**WORK ORDER**
Print the line containing "½ pulgada (4" and all lines after it to the end of the records below, exactly as written. No pictures.

--- SUPPLIED DATA ---

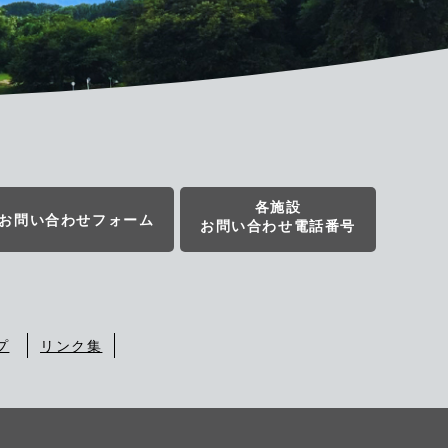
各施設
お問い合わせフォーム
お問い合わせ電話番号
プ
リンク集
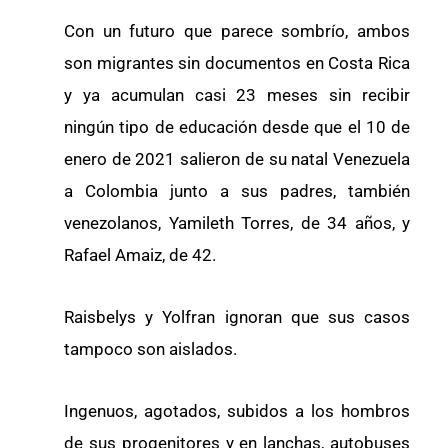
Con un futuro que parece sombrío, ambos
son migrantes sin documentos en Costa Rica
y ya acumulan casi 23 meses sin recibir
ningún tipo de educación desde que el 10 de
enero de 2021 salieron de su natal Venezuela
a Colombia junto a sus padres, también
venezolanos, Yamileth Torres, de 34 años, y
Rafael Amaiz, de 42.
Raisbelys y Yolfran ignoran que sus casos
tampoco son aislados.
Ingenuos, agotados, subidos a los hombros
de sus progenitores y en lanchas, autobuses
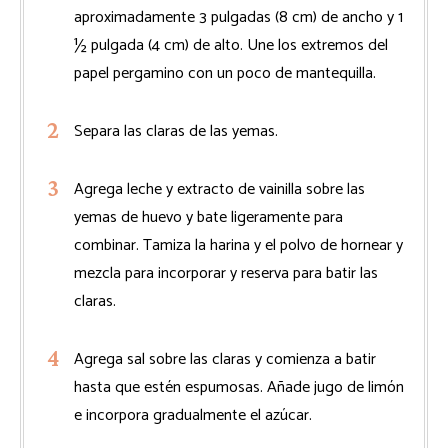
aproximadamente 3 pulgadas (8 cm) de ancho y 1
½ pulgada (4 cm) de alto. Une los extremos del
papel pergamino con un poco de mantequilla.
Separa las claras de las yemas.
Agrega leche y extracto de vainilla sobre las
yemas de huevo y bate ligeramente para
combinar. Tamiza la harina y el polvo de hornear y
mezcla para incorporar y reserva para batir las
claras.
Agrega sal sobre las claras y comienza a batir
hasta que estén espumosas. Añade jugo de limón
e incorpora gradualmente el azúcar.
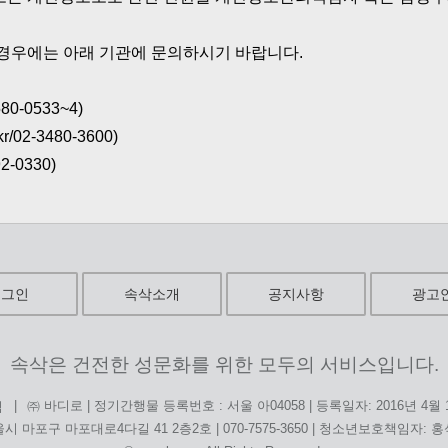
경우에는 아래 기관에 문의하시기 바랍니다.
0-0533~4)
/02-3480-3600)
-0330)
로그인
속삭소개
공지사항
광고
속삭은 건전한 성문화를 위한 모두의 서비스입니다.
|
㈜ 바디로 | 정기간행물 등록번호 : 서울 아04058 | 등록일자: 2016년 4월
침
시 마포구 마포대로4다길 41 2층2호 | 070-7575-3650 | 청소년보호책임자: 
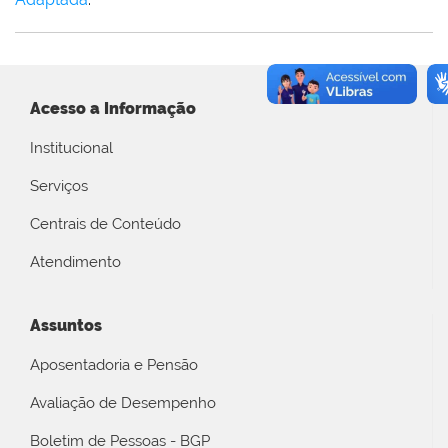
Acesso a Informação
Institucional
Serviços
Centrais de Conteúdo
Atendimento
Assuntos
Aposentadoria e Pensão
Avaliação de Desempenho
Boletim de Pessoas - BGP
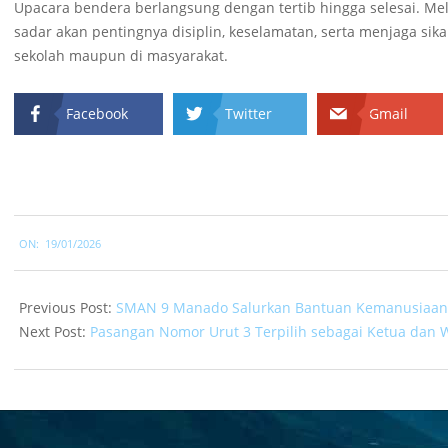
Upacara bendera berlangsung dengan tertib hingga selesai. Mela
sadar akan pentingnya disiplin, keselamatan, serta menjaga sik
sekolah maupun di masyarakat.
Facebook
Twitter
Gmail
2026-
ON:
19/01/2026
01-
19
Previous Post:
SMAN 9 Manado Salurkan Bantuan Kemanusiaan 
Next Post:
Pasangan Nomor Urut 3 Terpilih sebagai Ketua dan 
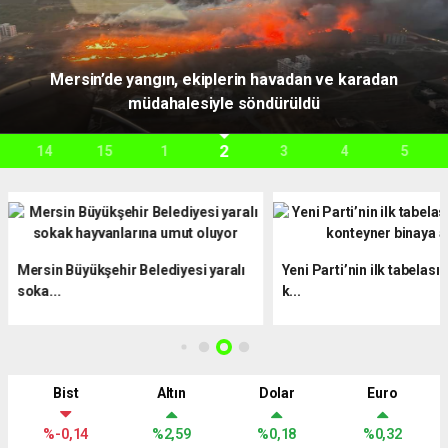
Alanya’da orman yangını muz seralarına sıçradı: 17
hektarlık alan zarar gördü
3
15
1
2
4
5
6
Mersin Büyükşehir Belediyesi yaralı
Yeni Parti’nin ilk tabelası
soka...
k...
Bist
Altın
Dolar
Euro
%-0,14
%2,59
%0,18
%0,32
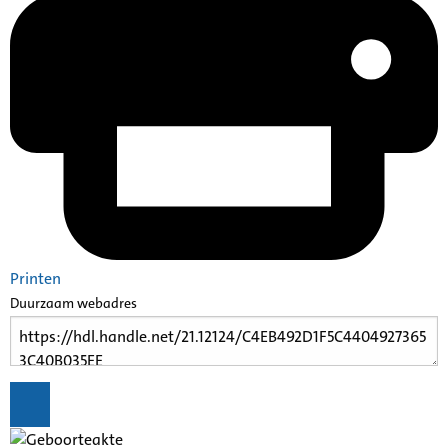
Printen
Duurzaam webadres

---

**ANSWER TO THIS PROBLEM**
½ pulgada (4 cm) de alto. Une los extremos del
papel pergamino con un poco de mantequilla.
Separa las claras de las yemas.
Agrega leche y extracto de vainilla sobre las
yemas de huevo y bate ligeramente para
combinar. Tamiza la harina y el polvo de hornear y
mezcla para incorporar y reserva para batir las
claras.
Agrega sal sobre las claras y comienza a batir
hasta que estén espumosas. Añade jugo de limón
e incorpora gradualmente el azúcar.
경우에는 아래 기관에 문의하시기 바랍니다.
0-0533~4)
/02-3480-3600)
-0330)
로그인
속삭소개
공지사항
광고
속삭은 건전한 성문화를 위한 모두의 서비스입니다.
|
㈜ 바디로 | 정기간행물 등록번호 : 서울 아04058 | 등록일자: 2016년 4월
침
시 마포구 마포대로4다길 41 2층2호 | 070-7575-3650 | 청소년보호책임자: 
Acesso a Informação
Institucional
Serviços
Centrais de Conteúdo
Atendimento
Assuntos
Aposentadoria e Pensão
Avaliação de Desempenho
Boletim de Pessoas - BGP
Upacara bendera berlangsung dengan tertib hingga selesai. Mela
sadar akan pentingnya disiplin, keselamatan, serta menjaga sik
sekolah maupun di masyarakat.
Facebook
Twitter
Gmail
2026-
ON:
19/01/2026
01-
19
Previous Post:
SMAN 9 Manado Salurkan Bantuan Kemanusiaan 
Next Post:
Pasangan Nomor Urut 3 Terpilih sebagai Ketua dan 
Alanya’da orman yangını muz seralarına sıçradı: 17
hektarlık alan zarar gördü
3
15
1
2
4
5
6
Mersin Büyükşehir Belediyesi yaralı
Yeni Parti’nin ilk tabelası
soka...
k...
Bist
Altın
Dolar
Euro
%-0,14
%2,59
%0,18
%0,32
Printen
Duurzaam webadres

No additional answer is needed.